Salto de la cama y me apresuro a apretar el botón que abre la puerta, sin estar segura de si estoy soñando. Cam quejándose de las enormes escaleras y Carol quejándose del peso de la maleta son la irrefutable prueba de que realmente están aquí.

—¡Sorpresa! —gritan al unísono.

—¡Pero estáis locos! ¿Qué coño estáis haciendo aquí?

—Queríamos revivir nuestro primer viaje, ¡hace tanto de eso! —me abraza Carol para después dejarse caer sobre la cama.

—¿Y ese flequillo? Te queda genial, pero me sorprende que salgas de tu corte clásico de siempre.

—Me apetecía cambiar —contesta como si no fuese un gran cambio para ella.

—Mi amor —interrumpe Cam—, lo de los italianos es para volverse loco. ¿Has visto que elegancia? Parecen salidos de un anuncio de perfumes. Necesito uno en mi vida. ¡No! ¡Mejor dos!

—¿Pero tú no estabas con el tal Pedro?

—¿Qué Pedro ni qué Pedra? Nada, nada, de aquí vuelvo con un italiano como que me llamo Cameron Martínez Pons.

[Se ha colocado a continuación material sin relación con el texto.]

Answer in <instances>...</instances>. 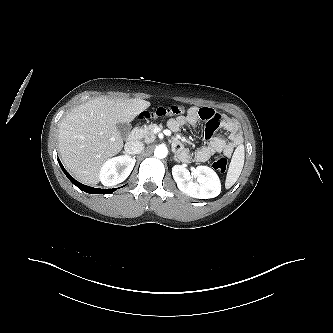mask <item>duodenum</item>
<instances>
[{
    "label": "duodenum",
    "mask_w": 333,
    "mask_h": 333,
    "mask_svg": "<svg viewBox=\"0 0 333 333\" xmlns=\"http://www.w3.org/2000/svg\"><path fill=\"white\" fill-rule=\"evenodd\" d=\"M140 127H135L128 135V143L129 144H133L134 142H136L138 140V138L140 137Z\"/></svg>",
    "instance_id": "410a0bca"
}]
</instances>
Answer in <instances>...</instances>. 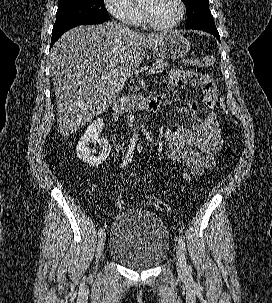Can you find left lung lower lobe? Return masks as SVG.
Returning <instances> with one entry per match:
<instances>
[{
	"label": "left lung lower lobe",
	"mask_w": 272,
	"mask_h": 303,
	"mask_svg": "<svg viewBox=\"0 0 272 303\" xmlns=\"http://www.w3.org/2000/svg\"><path fill=\"white\" fill-rule=\"evenodd\" d=\"M193 29L208 32V33L214 35L220 41L219 33H218L215 25L214 26H204V27L193 28Z\"/></svg>",
	"instance_id": "left-lung-lower-lobe-1"
}]
</instances>
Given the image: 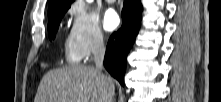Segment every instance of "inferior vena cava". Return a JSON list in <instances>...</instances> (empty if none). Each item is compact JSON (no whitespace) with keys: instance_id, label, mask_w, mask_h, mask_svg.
Listing matches in <instances>:
<instances>
[{"instance_id":"1","label":"inferior vena cava","mask_w":221,"mask_h":102,"mask_svg":"<svg viewBox=\"0 0 221 102\" xmlns=\"http://www.w3.org/2000/svg\"><path fill=\"white\" fill-rule=\"evenodd\" d=\"M92 54L93 60L96 65V69L102 70L104 68L103 61L105 56V47L103 42V36L100 33L96 34L94 37ZM110 102H112V100H110Z\"/></svg>"}]
</instances>
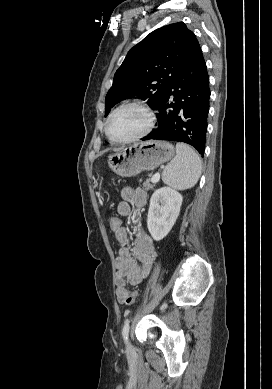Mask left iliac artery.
I'll return each mask as SVG.
<instances>
[{"label":"left iliac artery","instance_id":"1","mask_svg":"<svg viewBox=\"0 0 272 389\" xmlns=\"http://www.w3.org/2000/svg\"><path fill=\"white\" fill-rule=\"evenodd\" d=\"M129 328H130L129 321H127L124 324L123 329H122V336H123L125 341H127V339H128Z\"/></svg>","mask_w":272,"mask_h":389}]
</instances>
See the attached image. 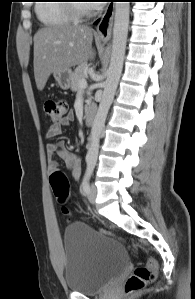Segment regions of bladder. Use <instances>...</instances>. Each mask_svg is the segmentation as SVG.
Returning <instances> with one entry per match:
<instances>
[{"label":"bladder","mask_w":195,"mask_h":299,"mask_svg":"<svg viewBox=\"0 0 195 299\" xmlns=\"http://www.w3.org/2000/svg\"><path fill=\"white\" fill-rule=\"evenodd\" d=\"M64 251L65 283L73 292L95 294L128 266V255L120 242L83 223L66 227Z\"/></svg>","instance_id":"bladder-1"}]
</instances>
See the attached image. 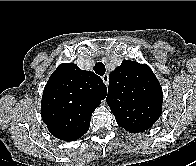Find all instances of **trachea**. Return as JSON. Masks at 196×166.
Masks as SVG:
<instances>
[{
	"label": "trachea",
	"mask_w": 196,
	"mask_h": 166,
	"mask_svg": "<svg viewBox=\"0 0 196 166\" xmlns=\"http://www.w3.org/2000/svg\"><path fill=\"white\" fill-rule=\"evenodd\" d=\"M94 71L100 76L104 75L106 71L104 64L101 62L96 63Z\"/></svg>",
	"instance_id": "1"
}]
</instances>
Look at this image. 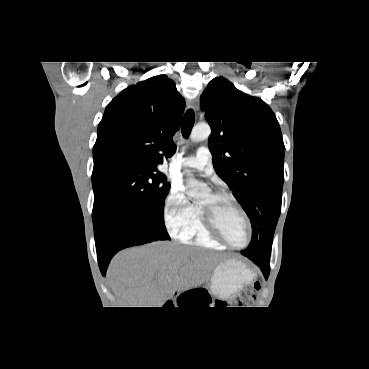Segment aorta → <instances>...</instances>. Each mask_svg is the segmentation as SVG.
<instances>
[{"mask_svg": "<svg viewBox=\"0 0 369 369\" xmlns=\"http://www.w3.org/2000/svg\"><path fill=\"white\" fill-rule=\"evenodd\" d=\"M211 134V129L208 124H197L193 127L190 138L194 142H199L207 139ZM188 181H187V194L193 198L203 197L208 192V187L205 183H202L195 178L191 177L189 171H187Z\"/></svg>", "mask_w": 369, "mask_h": 369, "instance_id": "obj_1", "label": "aorta"}]
</instances>
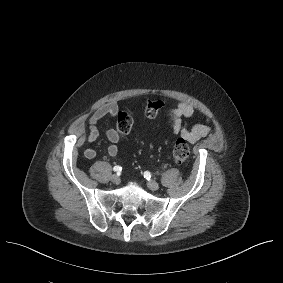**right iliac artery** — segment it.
I'll use <instances>...</instances> for the list:
<instances>
[{"label":"right iliac artery","instance_id":"1","mask_svg":"<svg viewBox=\"0 0 283 283\" xmlns=\"http://www.w3.org/2000/svg\"><path fill=\"white\" fill-rule=\"evenodd\" d=\"M113 170H114L115 172L119 173V172H121L122 167H120V166H115V167L113 168Z\"/></svg>","mask_w":283,"mask_h":283}]
</instances>
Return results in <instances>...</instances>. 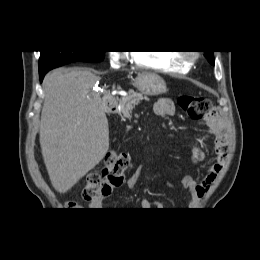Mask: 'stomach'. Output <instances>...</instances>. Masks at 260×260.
Returning <instances> with one entry per match:
<instances>
[{
  "mask_svg": "<svg viewBox=\"0 0 260 260\" xmlns=\"http://www.w3.org/2000/svg\"><path fill=\"white\" fill-rule=\"evenodd\" d=\"M133 85L140 93L148 96L161 95L167 91L164 79L152 73L139 74Z\"/></svg>",
  "mask_w": 260,
  "mask_h": 260,
  "instance_id": "1",
  "label": "stomach"
}]
</instances>
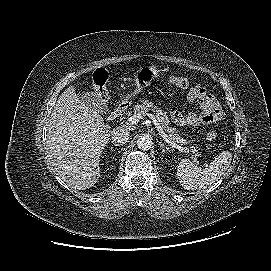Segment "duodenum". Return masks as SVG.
I'll return each instance as SVG.
<instances>
[{
	"label": "duodenum",
	"mask_w": 271,
	"mask_h": 271,
	"mask_svg": "<svg viewBox=\"0 0 271 271\" xmlns=\"http://www.w3.org/2000/svg\"><path fill=\"white\" fill-rule=\"evenodd\" d=\"M127 105L125 103H120L110 114L108 120L112 121L117 119L119 116L123 114V112L126 110Z\"/></svg>",
	"instance_id": "410a0bca"
}]
</instances>
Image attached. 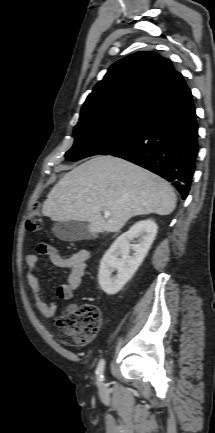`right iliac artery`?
Masks as SVG:
<instances>
[{
    "label": "right iliac artery",
    "mask_w": 215,
    "mask_h": 433,
    "mask_svg": "<svg viewBox=\"0 0 215 433\" xmlns=\"http://www.w3.org/2000/svg\"><path fill=\"white\" fill-rule=\"evenodd\" d=\"M104 367H105V361H104V359H101L99 361V364H98L97 369H96V378H97L98 382L103 381Z\"/></svg>",
    "instance_id": "obj_1"
}]
</instances>
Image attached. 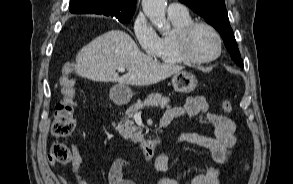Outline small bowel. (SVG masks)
<instances>
[{"label":"small bowel","instance_id":"small-bowel-1","mask_svg":"<svg viewBox=\"0 0 293 184\" xmlns=\"http://www.w3.org/2000/svg\"><path fill=\"white\" fill-rule=\"evenodd\" d=\"M203 114L205 120L214 128V136L209 137L197 133H182L176 143L191 144L208 150L213 160L220 167H210L207 170L196 174L189 184H219L222 168L232 154L235 146L236 125L230 118L216 114L209 110L206 99L202 96L189 97L183 106L169 108L165 111L162 120L171 122L181 117L194 118ZM72 172L76 184H87L80 175L82 156L77 148L73 149L71 157ZM52 166L55 163H50ZM130 163L126 159H116L111 163L107 171L108 184H137L135 181L125 177V171L129 169ZM169 169V151H163L155 157V171L157 173L156 184H182L180 181L167 175ZM58 184H69L68 181L58 175Z\"/></svg>","mask_w":293,"mask_h":184}]
</instances>
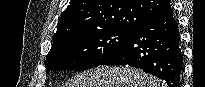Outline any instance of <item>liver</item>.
<instances>
[{"label":"liver","mask_w":205,"mask_h":87,"mask_svg":"<svg viewBox=\"0 0 205 87\" xmlns=\"http://www.w3.org/2000/svg\"><path fill=\"white\" fill-rule=\"evenodd\" d=\"M65 87H164L155 77L122 66H98L77 74Z\"/></svg>","instance_id":"liver-1"}]
</instances>
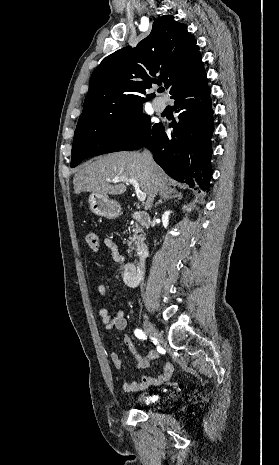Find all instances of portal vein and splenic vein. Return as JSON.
<instances>
[{
  "mask_svg": "<svg viewBox=\"0 0 279 465\" xmlns=\"http://www.w3.org/2000/svg\"><path fill=\"white\" fill-rule=\"evenodd\" d=\"M119 181H127L129 182L131 185H133V187L135 188V192L137 194V198L140 202H144L146 200V193L142 192L140 190V186H139V183L134 180V179H131V178H128V177H117L115 179H112L111 182L113 183H117Z\"/></svg>",
  "mask_w": 279,
  "mask_h": 465,
  "instance_id": "1",
  "label": "portal vein and splenic vein"
}]
</instances>
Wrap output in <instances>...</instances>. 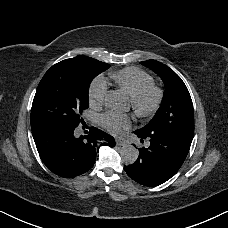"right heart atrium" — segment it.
<instances>
[{
	"instance_id": "d8ad5b80",
	"label": "right heart atrium",
	"mask_w": 228,
	"mask_h": 228,
	"mask_svg": "<svg viewBox=\"0 0 228 228\" xmlns=\"http://www.w3.org/2000/svg\"><path fill=\"white\" fill-rule=\"evenodd\" d=\"M106 86L102 81L96 82L89 92V104L93 108H100L106 101Z\"/></svg>"
}]
</instances>
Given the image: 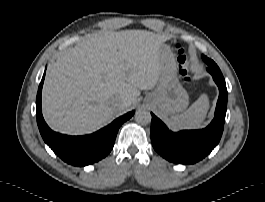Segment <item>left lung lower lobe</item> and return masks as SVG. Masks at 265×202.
Returning a JSON list of instances; mask_svg holds the SVG:
<instances>
[{
	"label": "left lung lower lobe",
	"mask_w": 265,
	"mask_h": 202,
	"mask_svg": "<svg viewBox=\"0 0 265 202\" xmlns=\"http://www.w3.org/2000/svg\"><path fill=\"white\" fill-rule=\"evenodd\" d=\"M207 63V71L219 87V98L215 116L208 127L202 130H184L173 133L152 114L151 141L153 148L165 159L173 163L193 164L207 156L219 143L223 133L227 109V88L218 66L211 59L202 56Z\"/></svg>",
	"instance_id": "obj_1"
}]
</instances>
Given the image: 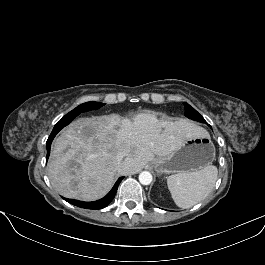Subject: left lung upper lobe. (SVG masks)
Masks as SVG:
<instances>
[{
	"label": "left lung upper lobe",
	"instance_id": "1",
	"mask_svg": "<svg viewBox=\"0 0 265 265\" xmlns=\"http://www.w3.org/2000/svg\"><path fill=\"white\" fill-rule=\"evenodd\" d=\"M184 106H185V116L195 121L206 122L204 118L189 104L184 103Z\"/></svg>",
	"mask_w": 265,
	"mask_h": 265
}]
</instances>
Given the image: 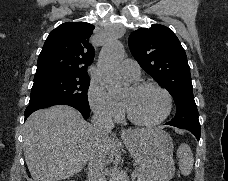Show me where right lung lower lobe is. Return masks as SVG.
I'll list each match as a JSON object with an SVG mask.
<instances>
[{
  "label": "right lung lower lobe",
  "mask_w": 228,
  "mask_h": 181,
  "mask_svg": "<svg viewBox=\"0 0 228 181\" xmlns=\"http://www.w3.org/2000/svg\"><path fill=\"white\" fill-rule=\"evenodd\" d=\"M59 104H64V105H69L72 106L74 108H76L77 110L80 111V113L82 114V116L87 119L90 115V111H84L80 108H77L71 104L65 103V102H46V103H39V104H34V105H28L26 110H25V120L27 119V117L33 113L36 110L42 109V108H47L53 105H59Z\"/></svg>",
  "instance_id": "1"
}]
</instances>
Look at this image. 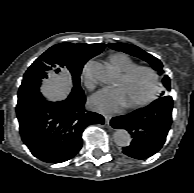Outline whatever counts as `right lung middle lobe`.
<instances>
[{"mask_svg": "<svg viewBox=\"0 0 194 193\" xmlns=\"http://www.w3.org/2000/svg\"><path fill=\"white\" fill-rule=\"evenodd\" d=\"M68 70L73 77V89L70 95L82 94L83 90L80 87V74L82 71V66L69 67ZM44 78L47 77L42 76L32 70H29L28 68V70L24 74L22 84L19 88L18 103L42 98L41 93L39 91V86L41 84L42 79Z\"/></svg>", "mask_w": 194, "mask_h": 193, "instance_id": "obj_1", "label": "right lung middle lobe"}]
</instances>
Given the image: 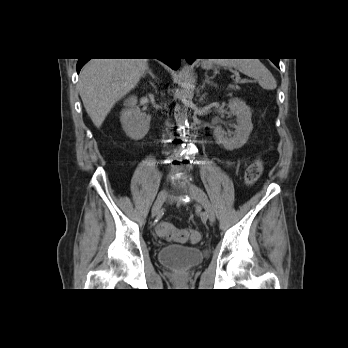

Carol y yo no podemos evitar reírnos, como cada vez que pronuncia su nombre completo. Entre el nombre inglés, el apellido que no puede ser más español y que es negro como el chocolate más puro, no me extraña que él haya resultado ser una mezcla de lo más ecléctica.

—Venga, nos pegamos una ducha y nos vamos de marcha. ¿Conoces algún sitio que merezca la pena? —pregunta levantando los brazos al ritmo de una música que no existe, dejando claro que tiene gana de fiesta.

—Como puedes ver, señorito Martínez, estoy en pijama. Ganas, lo que se dice ganas de juerga, como que no tengo.

—Un pijama anti-morbo total, por cierto, que hasta tiene pelotillas —dice despegando algunas de ellas mientras Carol se ríe como una hiena.

—¡Oye! ¡Que es mi pijama favorito! Son bebés de medusa —digo tratando de hacerlo atractivo.

—Es el mejor anticonceptivo que he visto hasta la fecha, así que ya estás metiéndole fuego y pintándote los labios de rojo putón. Carol, ¿qué me dices? ¿Verdad que quieres conocer la noche romana?

Carol, con su típico gesto de ojos en blanco, mirada al cielo y aplausos casi sordos a toda velocidad, se suma al carro de Cam.

—¡Fiesta, fiesta, fiesta, fiesta!

Los dos hacen un ridículo baile y repiten la palabra «fiesta» hasta que deja de tener sentido. Cuando estos dos se alían, sé que no tengo nada que hacer, así que me quito el pijama y me pongo lo más decente que llevo en la maleta: unos vaqueros y una camiseta negra. Ellos se pegan la ducha más rápida de la historia y al mirar el reloj compruebo que apenas son las diez de la noche y yo ya pensaba meterme en la cama. ¿Se puede ser más deprimente?